Оцените материал

Просмотров: 2236

Литературная действительность

Николай Александров · 25/06/2008
В кафе «Жан-Жак» молодой бармен Женя читает книжку «История русской критики». Бедный!
Литературная действительность
В кафе «Жан-Жак» молодой бармен Женя читает книжку «История русской критики». Бедный!
Три часа ночи. В кафе «Жан-Жак» на Никитском бармен Женя, молодой человек вида вдумчивого и даже, вероятно, по причине вдумчивости, несколько угрюмого, читает книжку. Это «История русской критики». Учебник. Я смотрю на Женю с сочувствием и сдерживаю желание вступить в разговор. Тем более что Женя в данный момент разговаривать вообще не слишком склонен. Подошедшему охраннику он заявляет, что ему за ночь нужно выучить весь учебник. Бедный! Меня переполняет жалость, слезы наворачиваются на глаза. Не в силах вынести этой картины, я ухожу, оставив Женю с его вдумчивым видом заниматься абсолютно идиотским занятием. Учить историю русской критики по советскому учебнику! Вот уж воистину — какое у нас тысячелетье на дворе?

В последнем (июльском) номере журнала «Знамя» опубликована статья Инны Булкиной с замечательным названием «У нас нет литературной реальности». Название красивое, но, кажется, бессмысленное. Действительно, можно спорить, есть у нас литература или нет: не всякая же литературная продукция достойна этого высокого звания. Насколько плодотворны эти споры, это уже другое дело.
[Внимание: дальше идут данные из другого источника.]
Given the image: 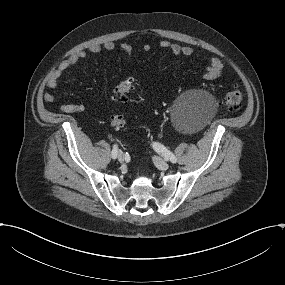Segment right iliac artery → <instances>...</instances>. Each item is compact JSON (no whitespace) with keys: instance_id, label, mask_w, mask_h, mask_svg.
Segmentation results:
<instances>
[{"instance_id":"82829eb1","label":"right iliac artery","mask_w":285,"mask_h":285,"mask_svg":"<svg viewBox=\"0 0 285 285\" xmlns=\"http://www.w3.org/2000/svg\"><path fill=\"white\" fill-rule=\"evenodd\" d=\"M117 154H118V146L114 145L113 149H112V153H111L112 159H116L117 158Z\"/></svg>"}]
</instances>
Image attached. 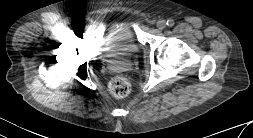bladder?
<instances>
[{"mask_svg":"<svg viewBox=\"0 0 253 138\" xmlns=\"http://www.w3.org/2000/svg\"><path fill=\"white\" fill-rule=\"evenodd\" d=\"M140 44L134 29L129 25H117L106 30L100 43V51L120 60L135 57Z\"/></svg>","mask_w":253,"mask_h":138,"instance_id":"bladder-1","label":"bladder"}]
</instances>
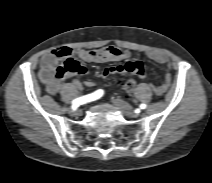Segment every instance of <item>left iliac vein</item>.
<instances>
[{
  "label": "left iliac vein",
  "mask_w": 212,
  "mask_h": 183,
  "mask_svg": "<svg viewBox=\"0 0 212 183\" xmlns=\"http://www.w3.org/2000/svg\"><path fill=\"white\" fill-rule=\"evenodd\" d=\"M112 103L116 105L119 109H121L127 116H130V117L136 116V112H134L129 106V104H127L125 101L118 98L116 99L113 98Z\"/></svg>",
  "instance_id": "obj_1"
}]
</instances>
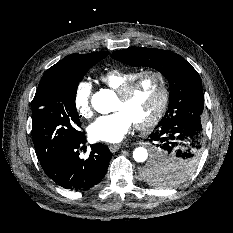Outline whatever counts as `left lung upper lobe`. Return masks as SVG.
<instances>
[{
    "mask_svg": "<svg viewBox=\"0 0 233 233\" xmlns=\"http://www.w3.org/2000/svg\"><path fill=\"white\" fill-rule=\"evenodd\" d=\"M130 66H147L158 70L169 82L168 110L159 123L181 116H194L201 120L204 95L199 74L182 56L169 50L133 48L117 50L111 54ZM200 156L171 158L163 165L149 163L143 178L160 186H174L187 180L195 171Z\"/></svg>",
    "mask_w": 233,
    "mask_h": 233,
    "instance_id": "5c2ea615",
    "label": "left lung upper lobe"
}]
</instances>
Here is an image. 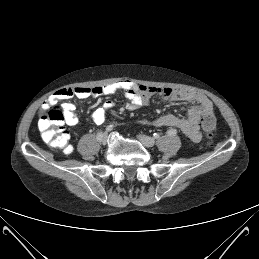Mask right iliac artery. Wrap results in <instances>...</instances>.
<instances>
[{"mask_svg":"<svg viewBox=\"0 0 259 259\" xmlns=\"http://www.w3.org/2000/svg\"><path fill=\"white\" fill-rule=\"evenodd\" d=\"M101 136H102V132H99V133L95 136V139L99 141L100 138H101Z\"/></svg>","mask_w":259,"mask_h":259,"instance_id":"1","label":"right iliac artery"}]
</instances>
Можно дискутировать о том, есть ли у нас критика. Тем более что само это понятие в нынешних условиях определить не так просто. Но вот спорить, есть ли у нас литературная реальность, не представляется возможным. Уж что-что, а это есть. А вот какая она, эта литературная реальность, как изменяется, как ее описать, —опять-таки вопрос другой.

Инне Булкиной хочется стройности, внятности, осмысленной литературной политики. Ничего этого она вокруг себя не находит. Литературная действительность ей представляется хаотичной, а потому и отрицается как таковая. На самом же деле с действительностью всегда так. Пока она более или менее живая, в историю не превратившаяся, она сопротивляется всякому порядку.

Впрочем, пафос статьи Булкиной вполне внятен. Она пишет о русской критике. С ее точки зрения, русская литературная рефлексия в большей степени была ориентирована на себя, на свою историю, но находилась в контексте общеевропейском. Собственно, с осознания этого контекста начинались и критика, и литература. Советский период этого контекста русскую литературу лишил. Затем был отринут советский опыт. И вот теперь царит хаос. Общеевропейский контекст открыт, но критика им не интересуется, не заботится о том, чтобы ввести в этот контекст читателя. И читатель входит в него сам, а на критика плюет.

Прозападнический характер выступления Инны Булкиной можно только приветствовать. И то правда, многие современные критики и писатели (из числа молодых, в частности) к западному контексту относятся с вопиющим равнодушием. Попросту говоря, не знают его вовсе. Но, кажется, дело не только в этом.

Мало следить за литературным Западом — ситуация там, к слову сказать, не менее хаотична. Надо делать это осмысленно, что невозможно без исторической рефлексии. А с нею дело обстоит гораздо хуже. Внятного осмысления исторического опыта (советского в первую очередь) нет до сих пор. Поэтому нет и рефлексии эстетической. Эстетика всегда непосредственно связана с историософией.

Хаос ситуации в том, что до сих пор в критическом, читательском сознании доминирует советское, бессмысленное, безмысленное. Ужас в том, что история русской критики изучается по советским учебникам, которые ни к истории, ни к критике никакого отношения не имеют. Что в голове, в печенках, в подсознании читателя (по Булкиной, «того, который не старше тридцати и который будет определять эту картину в ближайшие десятилетия») — все те же советские схемы, все тот же суррогат из расхожих цитат, все то же незнание первоисточников и даже хрестоматийных статей, все тот же Василий Иванович Кулешов, а не, скажем, о. Георгий Флоровский.